PROBLEM REQUIREMENTS:
In the entries below, find the string "info" and return each line holding it.

RECORDS TO USE START

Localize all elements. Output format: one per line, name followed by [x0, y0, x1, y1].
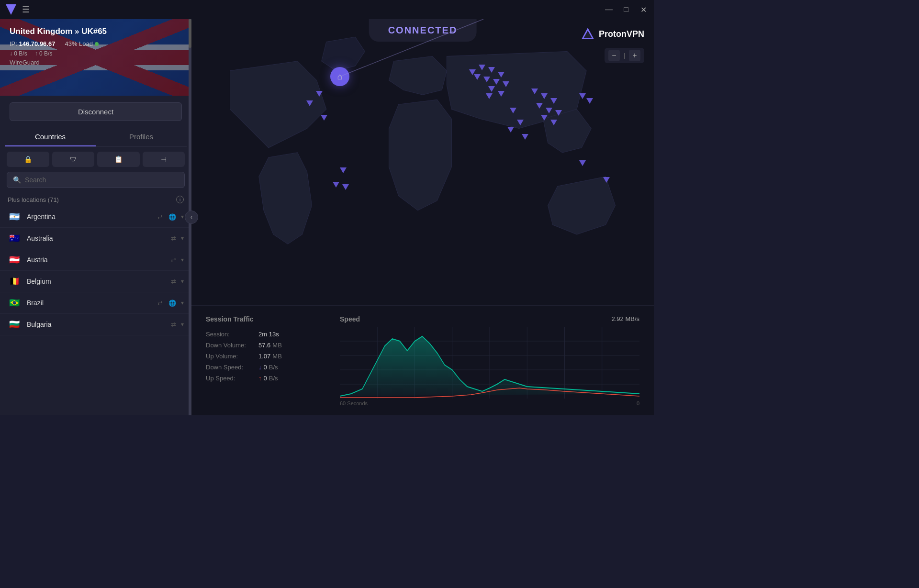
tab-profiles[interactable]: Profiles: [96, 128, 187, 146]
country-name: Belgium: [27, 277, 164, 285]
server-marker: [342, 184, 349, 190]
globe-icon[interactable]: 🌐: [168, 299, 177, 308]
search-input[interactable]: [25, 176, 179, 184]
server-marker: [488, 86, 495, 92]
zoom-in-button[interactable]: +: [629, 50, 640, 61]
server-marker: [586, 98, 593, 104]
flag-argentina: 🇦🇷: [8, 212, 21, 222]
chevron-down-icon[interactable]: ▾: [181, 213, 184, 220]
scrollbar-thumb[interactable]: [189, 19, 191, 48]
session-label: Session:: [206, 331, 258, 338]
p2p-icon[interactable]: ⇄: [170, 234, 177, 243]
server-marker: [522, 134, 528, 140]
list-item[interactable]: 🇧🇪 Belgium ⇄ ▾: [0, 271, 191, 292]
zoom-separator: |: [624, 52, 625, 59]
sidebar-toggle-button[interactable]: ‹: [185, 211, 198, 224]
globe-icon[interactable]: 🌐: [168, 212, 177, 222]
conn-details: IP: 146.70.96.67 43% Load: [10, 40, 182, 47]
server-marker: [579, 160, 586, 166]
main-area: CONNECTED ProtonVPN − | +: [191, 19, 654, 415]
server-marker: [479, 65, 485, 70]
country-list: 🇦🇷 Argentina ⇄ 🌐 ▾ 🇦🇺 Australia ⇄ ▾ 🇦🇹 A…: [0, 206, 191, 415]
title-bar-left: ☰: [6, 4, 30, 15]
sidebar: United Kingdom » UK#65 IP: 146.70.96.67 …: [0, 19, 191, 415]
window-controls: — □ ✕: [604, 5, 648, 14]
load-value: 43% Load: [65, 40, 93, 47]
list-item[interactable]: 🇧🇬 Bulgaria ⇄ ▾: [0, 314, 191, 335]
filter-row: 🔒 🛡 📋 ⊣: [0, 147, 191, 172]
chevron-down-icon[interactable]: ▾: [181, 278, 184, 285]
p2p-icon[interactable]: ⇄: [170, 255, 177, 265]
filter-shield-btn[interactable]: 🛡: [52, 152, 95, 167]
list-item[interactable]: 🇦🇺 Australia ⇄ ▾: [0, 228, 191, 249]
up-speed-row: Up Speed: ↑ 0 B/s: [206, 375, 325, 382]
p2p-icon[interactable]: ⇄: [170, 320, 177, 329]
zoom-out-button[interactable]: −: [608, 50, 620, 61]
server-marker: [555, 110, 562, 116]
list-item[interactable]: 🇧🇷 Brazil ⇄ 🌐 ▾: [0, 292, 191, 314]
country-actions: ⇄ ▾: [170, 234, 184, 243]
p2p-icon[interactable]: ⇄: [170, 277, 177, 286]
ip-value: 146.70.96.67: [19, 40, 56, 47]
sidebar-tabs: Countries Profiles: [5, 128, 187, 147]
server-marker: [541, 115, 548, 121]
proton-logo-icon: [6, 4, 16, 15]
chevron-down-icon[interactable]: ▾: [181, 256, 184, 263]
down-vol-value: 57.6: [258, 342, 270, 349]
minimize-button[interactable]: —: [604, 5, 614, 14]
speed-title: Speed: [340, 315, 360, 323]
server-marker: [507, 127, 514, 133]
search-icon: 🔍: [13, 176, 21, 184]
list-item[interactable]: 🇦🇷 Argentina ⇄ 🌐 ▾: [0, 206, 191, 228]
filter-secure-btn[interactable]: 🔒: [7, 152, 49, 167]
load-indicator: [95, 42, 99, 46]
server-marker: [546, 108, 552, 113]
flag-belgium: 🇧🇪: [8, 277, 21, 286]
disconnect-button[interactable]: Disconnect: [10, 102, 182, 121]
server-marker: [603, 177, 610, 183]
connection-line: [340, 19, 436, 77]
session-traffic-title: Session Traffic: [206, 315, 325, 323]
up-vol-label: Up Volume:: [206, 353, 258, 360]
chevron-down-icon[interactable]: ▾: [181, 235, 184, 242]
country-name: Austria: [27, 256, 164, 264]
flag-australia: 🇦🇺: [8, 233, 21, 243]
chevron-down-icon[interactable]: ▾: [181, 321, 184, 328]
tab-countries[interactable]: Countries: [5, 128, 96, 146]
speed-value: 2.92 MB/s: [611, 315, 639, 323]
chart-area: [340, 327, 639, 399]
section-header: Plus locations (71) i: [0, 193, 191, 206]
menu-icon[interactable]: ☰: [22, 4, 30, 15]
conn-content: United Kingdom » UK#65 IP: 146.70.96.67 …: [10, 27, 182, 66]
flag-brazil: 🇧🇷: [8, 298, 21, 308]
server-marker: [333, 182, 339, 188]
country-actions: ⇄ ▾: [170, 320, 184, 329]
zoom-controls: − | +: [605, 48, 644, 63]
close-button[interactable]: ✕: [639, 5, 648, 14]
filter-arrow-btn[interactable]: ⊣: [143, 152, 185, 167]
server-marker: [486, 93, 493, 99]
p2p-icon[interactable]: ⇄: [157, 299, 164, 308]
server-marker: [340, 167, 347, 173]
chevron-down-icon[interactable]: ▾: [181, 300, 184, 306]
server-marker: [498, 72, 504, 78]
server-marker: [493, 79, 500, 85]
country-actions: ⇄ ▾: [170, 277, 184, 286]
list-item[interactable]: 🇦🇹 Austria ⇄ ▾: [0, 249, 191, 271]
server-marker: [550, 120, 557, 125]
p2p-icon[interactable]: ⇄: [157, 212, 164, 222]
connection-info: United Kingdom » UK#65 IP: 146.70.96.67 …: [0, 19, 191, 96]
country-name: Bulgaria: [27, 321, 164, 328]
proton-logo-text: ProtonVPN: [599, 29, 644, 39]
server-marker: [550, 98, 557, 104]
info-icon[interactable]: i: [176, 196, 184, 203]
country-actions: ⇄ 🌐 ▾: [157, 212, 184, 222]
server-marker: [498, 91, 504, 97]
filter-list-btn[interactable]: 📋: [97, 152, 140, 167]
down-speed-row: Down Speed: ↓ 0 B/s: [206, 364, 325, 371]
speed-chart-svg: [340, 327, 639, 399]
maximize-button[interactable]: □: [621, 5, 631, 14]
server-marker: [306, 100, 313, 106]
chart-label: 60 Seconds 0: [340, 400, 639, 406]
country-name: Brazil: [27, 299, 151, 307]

RECORDS TO USE END

RESULT OF THE TASK:
connection-info: United Kingdom » UK#65 IP: 146.70.96.67 …: [0, 19, 191, 96]
info-icon[interactable]: i: [176, 196, 184, 203]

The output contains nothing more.